Por ello cito a Fleming; no sólo
porque salve cientos de miles de vida en el planeta todas las semanas. Su gesto
también merece un reconocimiento póstumo. Y lo digo con toda la intención, hoy
en día, cuando millones de personas infectadas por el virus del SIDA no tienen
acceso a la medicación que les permite sobrevivir.
En estas cosas pienso mientras
preparo un frasco con un antibiótico: amoxicilina. Pablo tiene faringitis y
fiebre.
El caso es que la medicación que
le suministro no se compone sólo del antibiótico. También incluye una sal de
potasio: clavulanato de potasio o ácido clavulánico. Lo habrán visto muchas
veces escrito en la caja y el prospecto.
¿Nunca se han preguntado por este
componente químico? No es un excipiente. Interactúa con el antibiótico y lo
hace más eficaz ¿Por qué?
La molécula del ácido clavulánico
tiene una estructura química casi idéntica a la de una enzima llamada
betalactamasa. Esta enzima la producen algunas bacterias para poder romper un
anillo (el anillo betalacmático) que rodea los antibióticos, con lo que logran
desactivar la acción antibacteriana del medicamento. Es una estrategia
defensiva reciente, y muy eficaz: las bacterias han desarrollado un sistema
capaz de desarmar a los antibióticos, por lo que resisten al ataque con su
muralla indemne.
Esto es un problema enorme:
supone que gran número de patógenos se han adaptado y son resistentes a los
antibióticos.
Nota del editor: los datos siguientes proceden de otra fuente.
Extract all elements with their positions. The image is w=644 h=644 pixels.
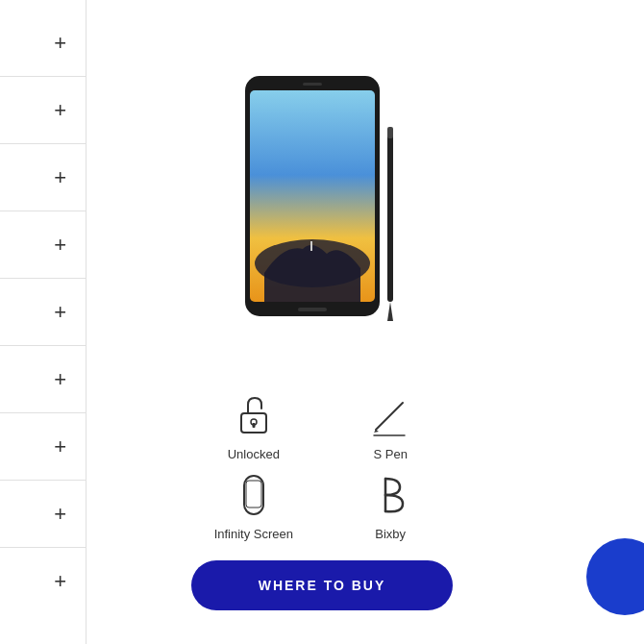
screen-icon — [230, 471, 278, 519]
svg-rect-6 — [387, 129, 393, 302]
sidebar-item-9[interactable]: + — [0, 548, 86, 615]
feature-unlocked-label: Unlocked — [228, 447, 280, 461]
main-content: Unlocked S Pen Infinity Screen — [87, 0, 557, 644]
sidebar-item-6[interactable]: + — [0, 346, 86, 413]
bottom-area: WHERE TO BUY — [87, 560, 557, 644]
feature-bixby-label: Bixby — [375, 527, 406, 541]
expand-icon-5: + — [54, 302, 66, 323]
svg-rect-8 — [387, 127, 393, 138]
feature-bixby: Bixby — [351, 471, 430, 541]
pen-icon — [366, 391, 414, 439]
features-grid: Unlocked S Pen Infinity Screen — [176, 391, 469, 541]
feature-infinity-screen-label: Infinity Screen — [214, 527, 293, 541]
sidebar: + + + + + + + + + — [0, 0, 87, 644]
svg-marker-13 — [374, 430, 379, 433]
svg-rect-11 — [252, 423, 255, 428]
svg-rect-5 — [298, 308, 327, 311]
svg-line-12 — [376, 403, 403, 430]
svg-marker-7 — [387, 302, 393, 321]
phone-product-image — [216, 71, 428, 340]
svg-rect-16 — [246, 481, 261, 508]
expand-icon-2: + — [54, 100, 66, 121]
sidebar-item-8[interactable]: + — [0, 481, 86, 548]
sidebar-item-5[interactable]: + — [0, 279, 86, 346]
expand-icon-3: + — [54, 167, 66, 188]
product-image-area — [87, 0, 557, 391]
sidebar-item-4[interactable]: + — [0, 211, 86, 279]
lock-open-icon — [230, 391, 278, 439]
expand-icon-7: + — [54, 436, 66, 458]
right-action-button[interactable] — [586, 538, 644, 615]
expand-icon-6: + — [54, 369, 66, 390]
feature-spen-label: S Pen — [373, 447, 407, 461]
expand-icon-1: + — [54, 33, 66, 54]
expand-icon-4: + — [54, 235, 66, 256]
where-to-buy-button[interactable]: WHERE TO BUY — [191, 560, 454, 610]
sidebar-item-3[interactable]: + — [0, 144, 86, 211]
sidebar-item-1[interactable]: + — [0, 10, 86, 77]
right-panel — [557, 0, 644, 644]
feature-infinity-screen: Infinity Screen — [214, 471, 293, 541]
sidebar-item-7[interactable]: + — [0, 413, 86, 481]
svg-rect-4 — [303, 83, 322, 86]
expand-icon-8: + — [54, 504, 66, 525]
sidebar-item-2[interactable]: + — [0, 77, 86, 144]
bixby-icon — [366, 471, 414, 519]
feature-unlocked: Unlocked — [214, 391, 293, 461]
expand-icon-9: + — [54, 571, 66, 592]
svg-rect-3 — [310, 241, 312, 251]
feature-spen: S Pen — [351, 391, 430, 461]
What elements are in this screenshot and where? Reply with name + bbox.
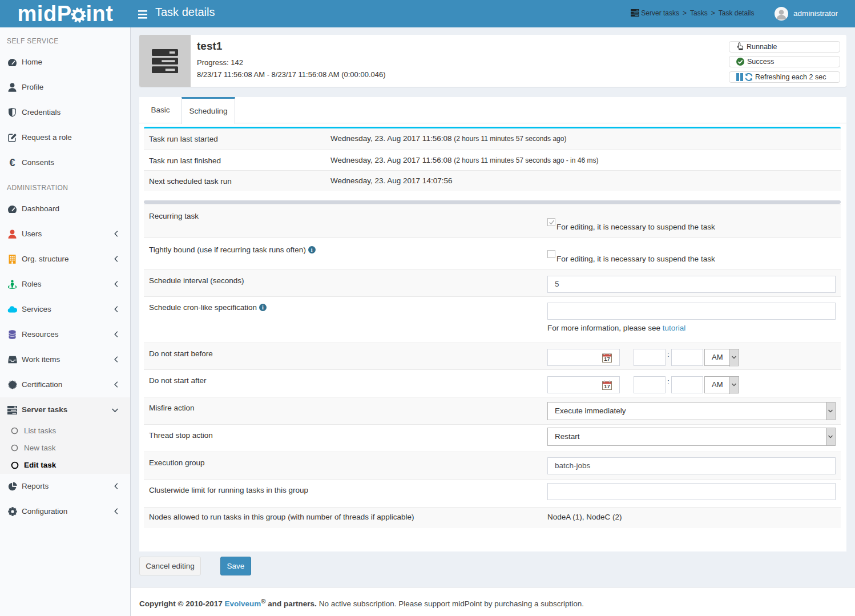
svg-text:17: 17 <box>604 356 610 362</box>
svg-text:17: 17 <box>604 383 610 389</box>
Pero los químicos han ideado un arma sutil y efectiva. Los
antibióticos acuden a la batalla acompañados por unos aliados extraños: las
moléculas de ácido clavunálico.
Hablamos de comandos camuflados,
disfrazados como el enemigo y con un espíritu de sacrificio encomiable: son
guerreros suicidas. El ácido clavulánico se infiltra entre las filas enemigas y
se une en abrazo fraternal a la enzima betalactamasa, el arma secreta de las
bacterias, que lo acoge como a un hermano.
Aparentemente, es igual a ella ¿Por qué desconfiar?
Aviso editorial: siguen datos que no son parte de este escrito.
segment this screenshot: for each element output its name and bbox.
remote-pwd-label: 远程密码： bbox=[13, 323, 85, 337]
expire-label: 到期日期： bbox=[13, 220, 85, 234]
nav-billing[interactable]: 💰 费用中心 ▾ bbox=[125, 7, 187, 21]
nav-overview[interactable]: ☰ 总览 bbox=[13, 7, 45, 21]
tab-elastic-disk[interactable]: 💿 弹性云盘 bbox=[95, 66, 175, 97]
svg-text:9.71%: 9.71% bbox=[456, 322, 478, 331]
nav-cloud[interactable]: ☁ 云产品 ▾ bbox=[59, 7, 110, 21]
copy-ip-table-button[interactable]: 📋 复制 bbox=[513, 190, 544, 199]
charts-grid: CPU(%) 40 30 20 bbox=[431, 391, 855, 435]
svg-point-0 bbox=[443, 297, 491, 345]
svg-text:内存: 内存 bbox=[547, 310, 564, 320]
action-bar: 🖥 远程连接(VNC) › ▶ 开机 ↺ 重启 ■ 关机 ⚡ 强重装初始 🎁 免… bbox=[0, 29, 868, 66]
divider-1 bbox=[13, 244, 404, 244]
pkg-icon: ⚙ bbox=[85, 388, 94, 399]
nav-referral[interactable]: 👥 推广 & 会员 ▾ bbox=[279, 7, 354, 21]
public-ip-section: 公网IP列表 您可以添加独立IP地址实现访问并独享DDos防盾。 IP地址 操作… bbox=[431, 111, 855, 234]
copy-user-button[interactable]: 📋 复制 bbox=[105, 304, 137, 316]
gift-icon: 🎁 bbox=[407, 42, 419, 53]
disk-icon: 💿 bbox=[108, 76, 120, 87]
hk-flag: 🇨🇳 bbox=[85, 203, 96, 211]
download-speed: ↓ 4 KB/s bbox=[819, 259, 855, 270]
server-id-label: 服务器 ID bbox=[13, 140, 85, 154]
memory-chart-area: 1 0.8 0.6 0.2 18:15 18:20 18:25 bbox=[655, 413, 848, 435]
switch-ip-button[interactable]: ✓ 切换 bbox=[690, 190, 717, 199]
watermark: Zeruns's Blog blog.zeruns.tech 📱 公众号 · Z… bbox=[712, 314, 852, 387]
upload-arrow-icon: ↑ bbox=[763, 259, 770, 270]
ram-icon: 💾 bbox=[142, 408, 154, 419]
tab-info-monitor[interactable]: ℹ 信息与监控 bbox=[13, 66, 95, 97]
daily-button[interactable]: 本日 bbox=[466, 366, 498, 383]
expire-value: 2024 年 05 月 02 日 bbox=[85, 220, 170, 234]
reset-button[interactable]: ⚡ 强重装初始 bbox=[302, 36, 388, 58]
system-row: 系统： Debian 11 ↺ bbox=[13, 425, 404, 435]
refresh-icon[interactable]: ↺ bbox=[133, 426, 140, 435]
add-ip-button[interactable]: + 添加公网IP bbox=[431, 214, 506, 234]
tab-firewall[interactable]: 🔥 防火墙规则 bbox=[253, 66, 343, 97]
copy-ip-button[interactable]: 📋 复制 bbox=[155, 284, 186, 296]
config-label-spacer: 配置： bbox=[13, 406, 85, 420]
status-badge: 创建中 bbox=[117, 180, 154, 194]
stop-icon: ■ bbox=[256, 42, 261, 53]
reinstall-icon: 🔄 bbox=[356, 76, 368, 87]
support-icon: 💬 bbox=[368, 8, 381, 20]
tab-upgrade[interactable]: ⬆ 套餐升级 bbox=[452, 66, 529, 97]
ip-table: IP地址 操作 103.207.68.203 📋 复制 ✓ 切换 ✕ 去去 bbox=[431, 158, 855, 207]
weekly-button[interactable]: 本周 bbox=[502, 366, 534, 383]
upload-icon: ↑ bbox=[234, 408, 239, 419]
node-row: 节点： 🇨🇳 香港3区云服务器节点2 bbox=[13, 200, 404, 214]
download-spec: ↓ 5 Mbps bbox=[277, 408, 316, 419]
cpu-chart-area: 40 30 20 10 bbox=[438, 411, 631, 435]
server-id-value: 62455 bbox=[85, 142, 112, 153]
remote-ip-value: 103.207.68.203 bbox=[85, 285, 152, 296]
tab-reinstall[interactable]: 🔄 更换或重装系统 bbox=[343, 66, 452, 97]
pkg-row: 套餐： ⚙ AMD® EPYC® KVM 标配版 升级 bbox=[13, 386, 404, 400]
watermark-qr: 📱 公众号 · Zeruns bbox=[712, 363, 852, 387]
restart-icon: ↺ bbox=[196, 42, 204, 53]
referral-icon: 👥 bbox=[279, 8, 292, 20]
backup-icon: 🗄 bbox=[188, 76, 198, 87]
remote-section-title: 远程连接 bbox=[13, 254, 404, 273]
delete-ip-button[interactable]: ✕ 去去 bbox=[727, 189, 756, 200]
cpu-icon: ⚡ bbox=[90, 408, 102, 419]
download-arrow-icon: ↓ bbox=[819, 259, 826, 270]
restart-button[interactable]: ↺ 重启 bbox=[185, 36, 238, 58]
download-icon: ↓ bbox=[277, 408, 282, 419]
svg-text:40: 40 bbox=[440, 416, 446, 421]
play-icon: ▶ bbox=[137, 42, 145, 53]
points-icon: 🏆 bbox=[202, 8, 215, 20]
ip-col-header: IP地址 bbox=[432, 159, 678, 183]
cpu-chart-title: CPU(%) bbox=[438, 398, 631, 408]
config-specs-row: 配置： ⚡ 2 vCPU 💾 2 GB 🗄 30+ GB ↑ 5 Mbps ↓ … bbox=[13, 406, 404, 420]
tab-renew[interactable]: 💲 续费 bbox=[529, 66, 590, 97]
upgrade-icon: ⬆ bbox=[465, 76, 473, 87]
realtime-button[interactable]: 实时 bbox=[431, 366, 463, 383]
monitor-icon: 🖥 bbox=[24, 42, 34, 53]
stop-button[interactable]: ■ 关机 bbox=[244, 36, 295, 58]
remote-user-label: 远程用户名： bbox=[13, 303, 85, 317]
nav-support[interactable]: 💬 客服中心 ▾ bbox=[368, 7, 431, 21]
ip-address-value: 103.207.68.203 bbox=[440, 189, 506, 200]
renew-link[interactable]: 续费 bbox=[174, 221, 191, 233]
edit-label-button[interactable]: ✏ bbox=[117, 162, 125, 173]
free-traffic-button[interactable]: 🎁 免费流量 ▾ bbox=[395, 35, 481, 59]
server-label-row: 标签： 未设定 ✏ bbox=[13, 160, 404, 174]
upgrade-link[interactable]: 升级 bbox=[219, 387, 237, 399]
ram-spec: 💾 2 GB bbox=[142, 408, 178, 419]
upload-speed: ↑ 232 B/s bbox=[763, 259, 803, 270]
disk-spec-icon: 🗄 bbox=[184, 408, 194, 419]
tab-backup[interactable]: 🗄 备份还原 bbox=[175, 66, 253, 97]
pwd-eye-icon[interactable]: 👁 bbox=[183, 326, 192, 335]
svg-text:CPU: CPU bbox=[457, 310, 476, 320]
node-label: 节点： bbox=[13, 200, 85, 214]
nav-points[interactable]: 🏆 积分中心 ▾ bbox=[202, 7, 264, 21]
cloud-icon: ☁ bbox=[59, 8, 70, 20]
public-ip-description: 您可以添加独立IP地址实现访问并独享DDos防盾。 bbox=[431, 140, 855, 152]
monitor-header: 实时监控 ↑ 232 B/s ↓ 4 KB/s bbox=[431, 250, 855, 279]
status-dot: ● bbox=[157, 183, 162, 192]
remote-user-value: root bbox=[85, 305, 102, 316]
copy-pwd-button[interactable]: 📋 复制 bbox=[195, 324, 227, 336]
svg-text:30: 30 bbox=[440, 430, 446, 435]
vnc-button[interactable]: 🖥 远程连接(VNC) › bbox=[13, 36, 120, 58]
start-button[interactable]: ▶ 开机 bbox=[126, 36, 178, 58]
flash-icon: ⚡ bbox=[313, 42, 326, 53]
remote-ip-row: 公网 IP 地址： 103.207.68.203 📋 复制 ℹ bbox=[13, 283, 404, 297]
Este gesto altruista inhibe la acción de la enzima, la desactiva, por lo que acaba siendo destruida.
Aparentemente, es igual a ella ¿Por qué desconfiar?
Este gesto altruista inhibe la acción de la enzima, la desactiva, por lo que acaba siendo destruida.
Sin su arma definitiva, las
bacterias ven como su muralla (su pared celular) cae ante el embate de los
antibióticos, que ganan la batalla
La próxima vez que preparen un
frasco con amoxicilina, piensen en ese componente extraño que lo acompaña: el
ácido clavulánico.
Un valiente guerrero que se sacrificará
en la silente batalla que se libra en su interior.